Top of Supplied entries

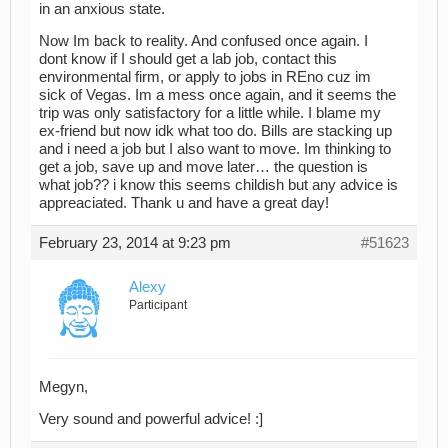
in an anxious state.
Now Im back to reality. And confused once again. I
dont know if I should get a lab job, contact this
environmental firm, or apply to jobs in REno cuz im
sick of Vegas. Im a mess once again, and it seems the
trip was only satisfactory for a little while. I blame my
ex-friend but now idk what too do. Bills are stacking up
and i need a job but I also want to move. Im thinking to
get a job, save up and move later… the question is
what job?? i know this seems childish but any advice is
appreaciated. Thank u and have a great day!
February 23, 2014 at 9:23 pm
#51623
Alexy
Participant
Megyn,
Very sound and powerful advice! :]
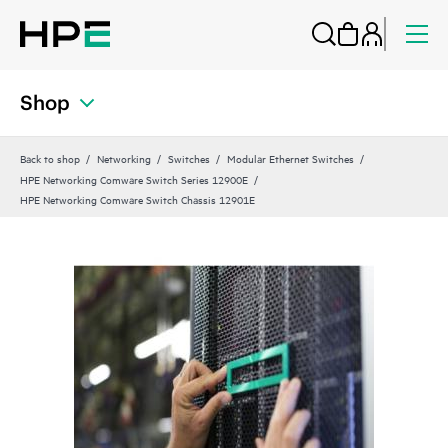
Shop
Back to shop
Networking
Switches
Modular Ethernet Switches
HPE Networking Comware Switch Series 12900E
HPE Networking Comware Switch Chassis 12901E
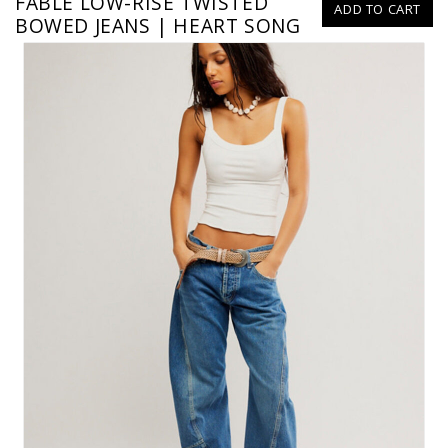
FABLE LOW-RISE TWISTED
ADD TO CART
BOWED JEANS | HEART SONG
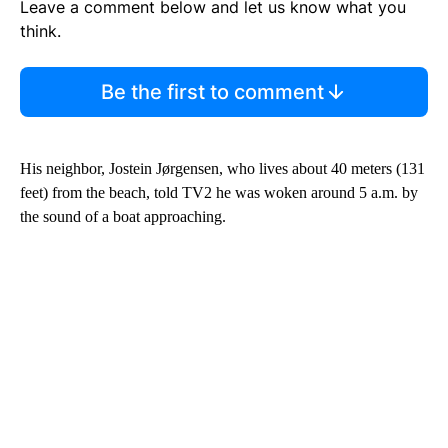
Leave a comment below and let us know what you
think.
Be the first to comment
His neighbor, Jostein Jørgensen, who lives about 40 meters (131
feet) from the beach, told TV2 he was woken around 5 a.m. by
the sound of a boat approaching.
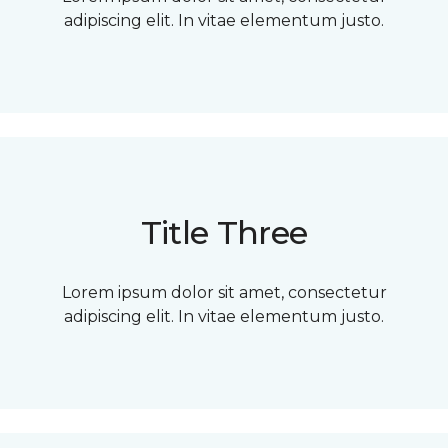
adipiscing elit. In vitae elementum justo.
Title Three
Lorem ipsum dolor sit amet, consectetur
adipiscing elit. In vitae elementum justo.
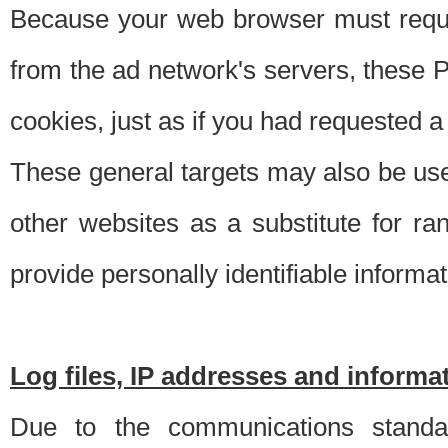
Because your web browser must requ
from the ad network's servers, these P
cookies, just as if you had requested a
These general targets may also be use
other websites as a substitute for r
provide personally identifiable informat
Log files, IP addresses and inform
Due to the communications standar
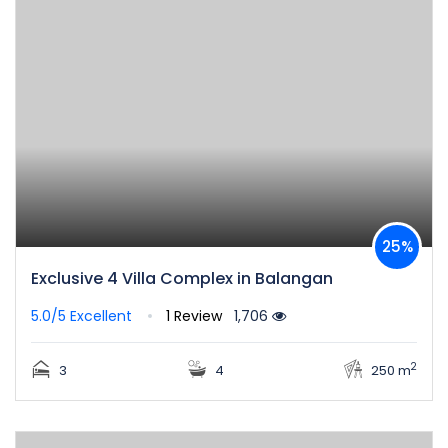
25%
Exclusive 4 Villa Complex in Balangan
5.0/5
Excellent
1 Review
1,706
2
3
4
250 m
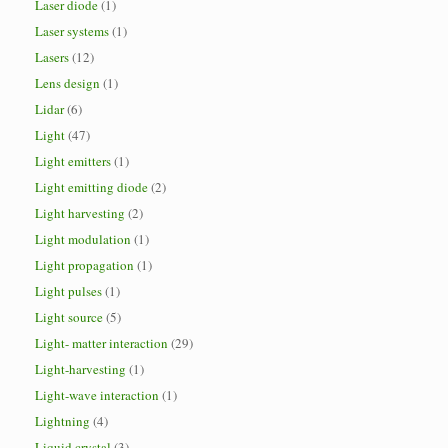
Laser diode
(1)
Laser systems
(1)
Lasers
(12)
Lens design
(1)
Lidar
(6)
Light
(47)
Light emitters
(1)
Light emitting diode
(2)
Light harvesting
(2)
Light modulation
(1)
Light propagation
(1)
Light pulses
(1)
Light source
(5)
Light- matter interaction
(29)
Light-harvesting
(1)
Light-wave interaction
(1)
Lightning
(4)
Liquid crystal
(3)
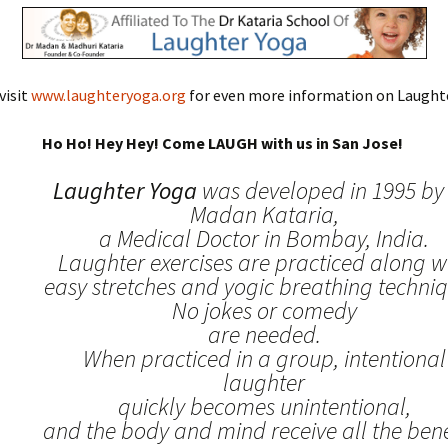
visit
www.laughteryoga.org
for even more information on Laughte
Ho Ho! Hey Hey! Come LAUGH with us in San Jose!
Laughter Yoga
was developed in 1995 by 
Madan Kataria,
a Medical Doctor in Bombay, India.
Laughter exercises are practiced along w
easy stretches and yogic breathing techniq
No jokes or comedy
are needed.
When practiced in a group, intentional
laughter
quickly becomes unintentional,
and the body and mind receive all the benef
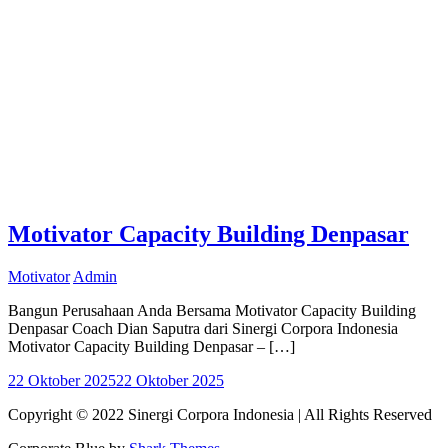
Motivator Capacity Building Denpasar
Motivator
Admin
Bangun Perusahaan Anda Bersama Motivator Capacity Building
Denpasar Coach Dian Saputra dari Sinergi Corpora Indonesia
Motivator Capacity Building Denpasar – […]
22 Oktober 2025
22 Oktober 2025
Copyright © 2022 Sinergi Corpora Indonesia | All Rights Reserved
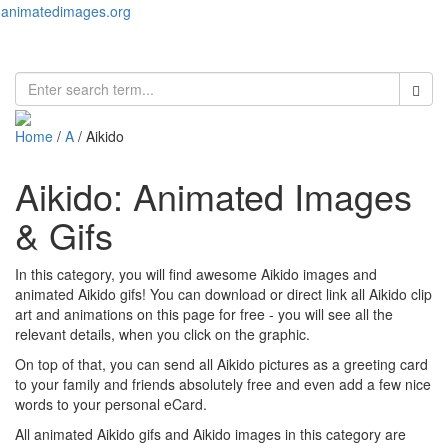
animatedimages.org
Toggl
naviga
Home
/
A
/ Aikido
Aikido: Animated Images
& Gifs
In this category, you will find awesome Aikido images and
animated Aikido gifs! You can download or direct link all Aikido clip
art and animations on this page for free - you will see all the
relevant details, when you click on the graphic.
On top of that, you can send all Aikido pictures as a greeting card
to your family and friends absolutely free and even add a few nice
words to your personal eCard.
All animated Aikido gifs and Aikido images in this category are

Bottom of Supplied entries

**Your assignment:** Lines from the one holding "Light harvesting" to the end of the data, both ends included, are to be given again exactly; no pictures belong in the copy.

**Exercise result:**
Light harvesting
(2)
Light modulation
(1)
Light propagation
(1)
Light pulses
(1)
Light source
(5)
Light- matter interaction
(29)
Light-harvesting
(1)
Light-wave interaction
(1)
Lightning
(4)
Liquid crystal
(3)
visit
www.laughteryoga.org
for even more information on Laughte
Ho Ho! Hey Hey! Come LAUGH with us in San Jose!
Laughter Yoga
was developed in 1995 by 
Madan Kataria,
a Medical Doctor in Bombay, India.
Laughter exercises are practiced along w
easy stretches and yogic breathing techniq
No jokes or comedy
are needed.
When practiced in a group, intentional
laughter
quickly becomes unintentional,
and the body and mind receive all the benef
Motivator Capacity Building Denpasar
Motivator
Admin
Bangun Perusahaan Anda Bersama Motivator Capacity Building
Denpasar Coach Dian Saputra dari Sinergi Corpora Indonesia
Motivator Capacity Building Denpasar – […]
22 Oktober 2025
22 Oktober 2025
Copyright © 2022 Sinergi Corpora Indonesia | All Rights Reserved
animatedimages.org
Toggl
naviga
Home
/
A
/ Aikido
Aikido: Animated Images
& Gifs
In this category, you will find awesome Aikido images and
animated Aikido gifs! You can download or direct link all Aikido clip
art and animations on this page for free - you will see all the
relevant details, when you click on the graphic.
On top of that, you can send all Aikido pictures as a greeting card
to your family and friends absolutely free and even add a few nice
words to your personal eCard.
All animated Aikido gifs and Aikido images in this category are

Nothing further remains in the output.